Death by Serve

It was a deceptively calm Friday evening at 9 p.m. in the shadowy halls of Steenwijklaan. Dames 5 were warming up, blissfully unaware that the night would descend into chaos. The air thickened with tension, a sinister whisper curling through the court. By the first set, the truth was undeniable: a murder had been committed. But by whom? No one could say. What was certain, however, was that Sovicos claimed the first set with ruthless precision.

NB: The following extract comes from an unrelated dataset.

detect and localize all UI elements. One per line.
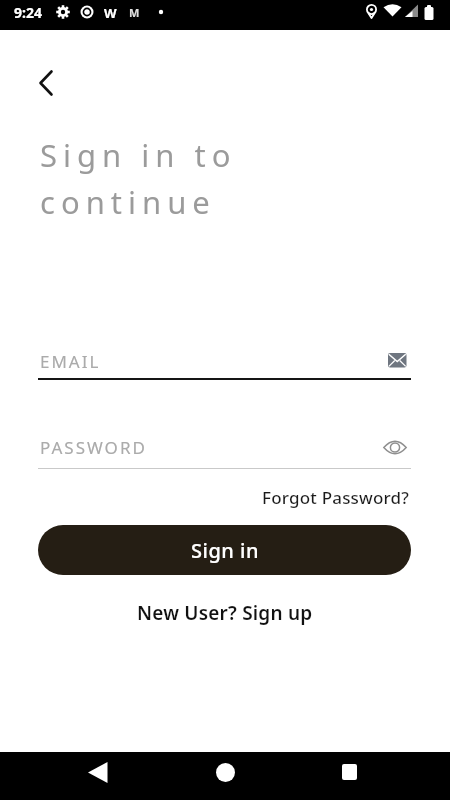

Speculation spread like wildfire. Was it Lara, striking with surgical accuracy and nearly sacrificing herself against the scorer’s table? Or Esra, whose serves slithered into the most unsuspecting corners? Perhaps Willemijn, the queen of delicate drops, masking malice behind finesse? Or Caitlin, conjuring perfect sets from disastrous passes – an accomplice to chaos? Could the culprit be Coach Floris, calm as a cat, orchestrating carnage from the sidelines? Or Sandra, swift and lethal at mid? The second set fell to Sovicos, yet the killer remained cloaked in mystery.

The third set brought a twist: Captain Andreea entered the fray, her voice lost to speculation yet her cheers echoing like a battle cry. Still, the question lingered: who was the executioner? Sovicos triumphed again, but the court was no closer to justice.

Then came the final act. The fourth set was a theatre of pandemonium – chaotic formations, flawless attacks, and serves that struck like daggers. The opposing team reeled, bewildered. And then, revelation! Victim Number 118 lay metaphorically slain, and the assassin? None other than Dilara, the silent spectre of the service line. The girl who barely whispered on court had unleashed a storm of precision, each serve a bullet, each point a confession. Gasps rippled through the hall – no one had foreseen this quiet killer.

With that merciless spree, Dames 5 sealed a 4–0 victory. Four matches, four conquests. The championship looms, but beware: in the world of Sovicos, death may come not by dagger, but by serve.